> _Aim of the task_
Which lines run from the one containing "læs mere her" to the last line of the entries? Return them exactly, with nothing more.

BEGIN Material provided

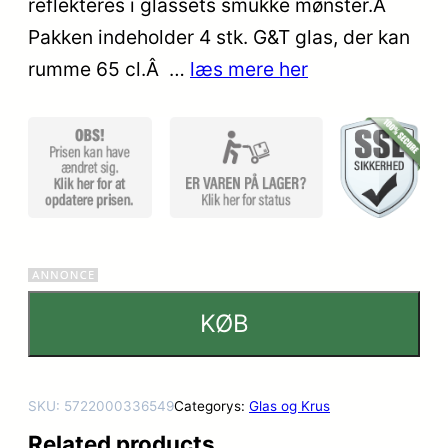
reflekteres i glassets smukke mønster.Â
Pakken indeholder 4 stk. G&T glas, der kan
rumme 65 cl.Â …
læs mere her
KØB
SKU:
5722000336549
Categorys:
Glas og Krus
Related products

END Material provided

> _Response_
læs mere her
KØB
SKU:
5722000336549
Categorys:
Glas og Krus
Related products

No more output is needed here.